Ho letto un’intervista a Boniciolli, con cui non mi sento del tutto d’accordo: l’ho trovata contraddittoria, parlando prima di “globetrotter del Missouri” che non possono sentire la pressione del derby, e poi dell’ipocrisia di chi non dice che le squadre si detestano. Mah: frasi per me relativamente illuminate, magari la sua origine anagrafica ed il passato agonistico lo hanno confuso. Cambia poco: a me le dichiarazioni di Dalmasson e Pecile, per quanto ovattate, sono piaciute.

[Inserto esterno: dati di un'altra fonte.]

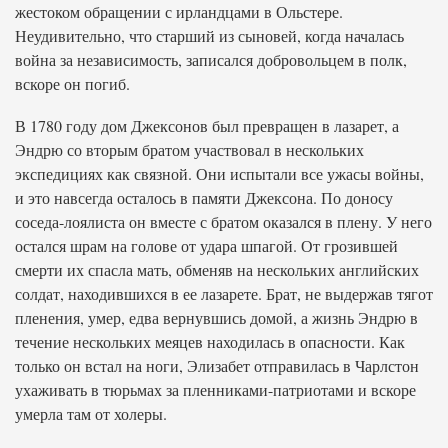
жестоком обращении с ирландцами в Ольстере.
Неудивительно, что старший из сыновей, когда началась
война за независимость, записался добровольцем в полк,
вскоре он погиб.
В 1780 году дом Джексонов был превращен в лазарет, а
Эндрю со вторым братом участвовал в нескольких
экспедициях как связной. Они испытали все ужасы войны,
и это навсегда осталось в памяти Джексона. По доносу
соседа-лоялиста он вместе с братом оказался в плену. У него
остался шрам на голове от удара шпагой. От грозившей
смерти их спасла мать, обменяв на нескольких английских
солдат, находившихся в ее лазарете. Брат, не выдержав тягот
пленения, умер, едва вернувшись домой, а жизнь Эндрю в
течение нескольких меяцев находилась в опасности. Как
только он встал на ноги, Элизабет отправилась в Чарлстон
ухаживать в тюрьмах за пленниками-патриотами и вскоре
умерла там от холеры.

Io non odio Trieste. Nè i triestini: ciò non toglie che in ambito sportivo possa sentire una certa rivalità. Nel calcio la differenza di caratura contro i rossoalabardati che ancora si cullano fra Rocco e Saba è ingenerosa; nel basket, obiettivamente, da sempre la qualità aumenta scorrendo la cartina a levante. Ed è proprio per questo, per il passato ed il presente, che chiedo ai bianconeri che scenderanno in campo di dare qualcosa in più. Perché oggi si vince con intensità, sacrificio, abnegazione; togliendo entusiasmo a gente come Javonte Green; facendo sentire il calore della friulanità a Pecile ed agli altri triestini, come Coronica se giocherà (altrimenti si accomoderà in curva con la magliettina dell’andata: scherzo, scuse del Presidente Marzini pienamente accettate un girone fa!); cercando per una volta di non prendere il solito parziale di quindici, venti punti che complica maledettamente le seconde parti delle gare.

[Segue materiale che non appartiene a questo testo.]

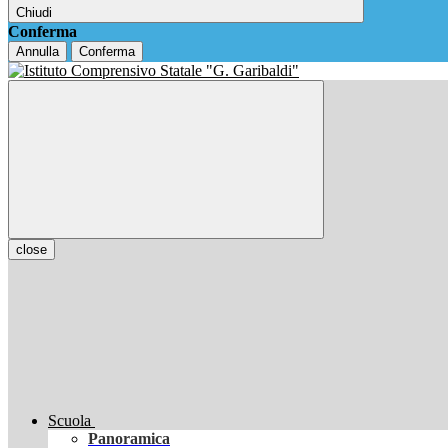
Chiudi
Conferma
Annulla
Conferma
close
Scuola
Panoramica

Chiedo a Vanuzzo di essere capitàno di questo gruppo: sono certo che la coreografia non gli farà rimpiangere quelle, commoventi, della Dinamo Sassari; chiedo agli italiani in roster di dare tutto sul parquet, anche di più; chiedo a Stan Okoye (in settimana un mio pezzo tardivamente uscito chiedeva il suo accantonamento in favore di una coppia di guardie tiratrici, prima di aver contezza del forfait prevedibile di Ray, senza minimamente criticarne impegno e qualità ma solo per la mia totale anarchia cestistica) di mettere un paio delle schiacciatone da playground che fanno parte integrante del suo bagaglio tecnico, per aumentare ancor di più la temperatura del palazzetto e trascinare compagni e tifosi all’agognata méta; a Veidman non dico nulla, lui non ride mai e probabilmente l’espressione concentrata che mostra in campo è la medesima quando legge un fumetto.

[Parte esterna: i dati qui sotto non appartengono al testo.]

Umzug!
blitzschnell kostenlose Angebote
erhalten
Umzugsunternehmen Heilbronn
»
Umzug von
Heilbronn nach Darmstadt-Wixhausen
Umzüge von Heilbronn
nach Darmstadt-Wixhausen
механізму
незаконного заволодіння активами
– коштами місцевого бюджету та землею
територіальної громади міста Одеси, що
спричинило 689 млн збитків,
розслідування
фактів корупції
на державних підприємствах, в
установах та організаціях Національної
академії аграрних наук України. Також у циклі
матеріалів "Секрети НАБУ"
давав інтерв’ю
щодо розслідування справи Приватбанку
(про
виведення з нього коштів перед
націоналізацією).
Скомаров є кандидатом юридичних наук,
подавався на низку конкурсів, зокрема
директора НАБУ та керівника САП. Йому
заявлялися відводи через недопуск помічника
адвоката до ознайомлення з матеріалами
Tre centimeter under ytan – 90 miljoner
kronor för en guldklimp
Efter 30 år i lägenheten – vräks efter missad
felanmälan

Lardo? L’ho visto rassegnato, e questo mi spiace. La sua educazione e cultura certe volte non lo aiutano, oggi si aiuti e ci aiuti lui: ne abbiamo tremendamente bisogno.

Ed ai supporter bianconeri, al Settore D ed al palazzetto tutto, chiedo un sostegno senza precedenti; sfottò, senza trascendere in nulla di peggio. Ed uscite dal palazzetto senza un filo di voce.

Quaranta minuti: tanto dura una gara. Alla fine tireremo le somme, e ci prepareremo ad accogliere la Dinamica di coach Martelossi, uno dei migliori della lega assieme (lo dico senza piaggeria) a ‘Genio Dalmasson. Sperando che la settimana prossima si voli sulle ali dell’entusiasmo per la vittoria di stasera.